▶ DIRECTIONS:
Copy out every line from the records that includes "sans".

▶ RECORDS SHOWN:

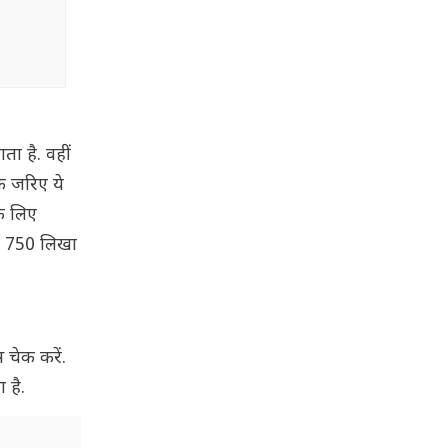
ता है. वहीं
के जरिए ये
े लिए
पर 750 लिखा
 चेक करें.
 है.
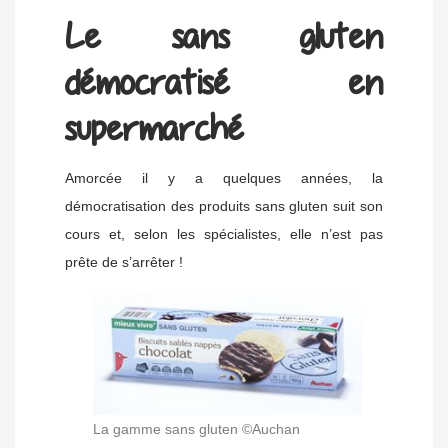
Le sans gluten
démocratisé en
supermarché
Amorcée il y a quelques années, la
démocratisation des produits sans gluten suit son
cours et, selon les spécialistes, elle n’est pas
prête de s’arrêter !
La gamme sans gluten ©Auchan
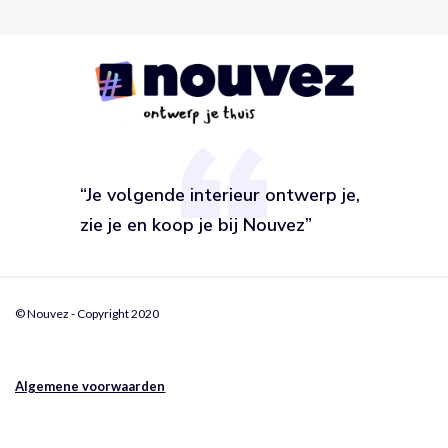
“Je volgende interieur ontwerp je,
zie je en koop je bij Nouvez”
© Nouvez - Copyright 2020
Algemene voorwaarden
---
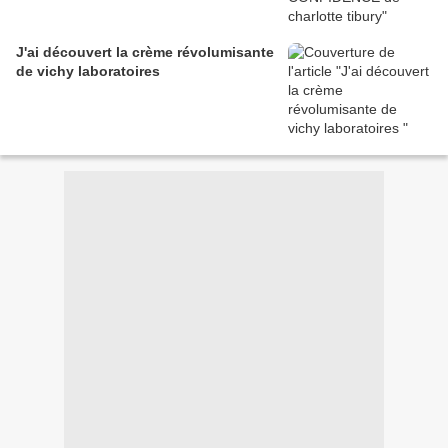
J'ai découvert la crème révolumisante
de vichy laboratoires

▶ RESULT:
Le sans gluten
démocratisation des produits sans gluten suit son
La gamme sans gluten ©Auchan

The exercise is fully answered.